I quattro prigionieri giustiziati dalla giunta del Myanmar nei primi casi di pena capitale nel Paese da decenni “avrebbero meritato molte condanne a morte”. Lo ha dichiarato Zaw Min Tun, portavoce della giunta militare durante un briefing con i media, aggiungendo che  “se confrontiamo la loro sentenza con altri casi di pena capitale, hanno commesso crimini per i quali avrebbero dovuto essere condannati a morte molte volte”.

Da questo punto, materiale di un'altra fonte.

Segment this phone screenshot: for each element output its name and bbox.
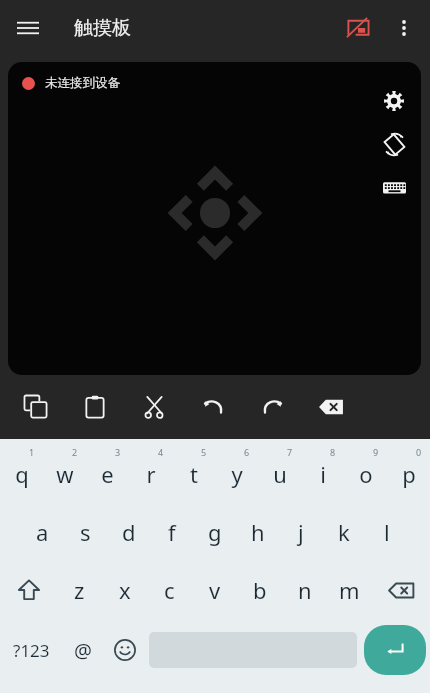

L’esecuzione dei quattro oppositori al regime, tra cui un ex membro del partito di Aung San Suu Kyi, è “altamente riprovevole”, ha affermato da parte sua la presidenza cambogiana di turno dell’Asean, l’Associazione delle nazioni del sud-est asiatico. In una nota si afferma che l’organismo è stato “estremamente turbato e profondamente rattristato” dalle esecuzioni, le prime in Myanmar da decenni e si accusa la giunta di una “grave mancanza di volontà” nell’impegnarsi negli sforzi dell’Asean per facilitare il dialogo tra i militari e i suoi oppositori.

 Nella dichiarazione si sottolinea inoltre come le esecuzioni siano avvenute “nonostante l’appello personale” del primo ministro cambogiano Hun Sen a sospendere il procedimento.  L’Asean, che comprende 10 nazioni tra cui il Myanmar, ha guidato gli sforzi diplomatici per porre fine al caos scatenato dal golpe dello scorso anno. Nell’aprile 2021 ha raggiunto un “consenso in cinque punti” con la giunta, chiedendo la cessazione della violenza e un “dialogo costruttivo”. Ma la violenza è continuata, con gruppi anti-giunta che si scontrano regolarmente con i militari, accusati di aver dato alle fiamme alcuni villaggi.

Secondo i media statali cambogiani, il ministro degli Esteri del Myanmar non è stato invitato alla ministeriale dell’organismo convocata per la prossima settimana.  Il Myanmar resta isolato sulla scena internazionale, e il premier cambogiano Hun Sen l’unico à stato l’unico capo di Stato straniero a recarvisi dopo il golpe. Dal allora, più di 2.100 persone sono state uccise in una sanguinosa repressione militare, secondo una organizzazione locale per i diritti umani.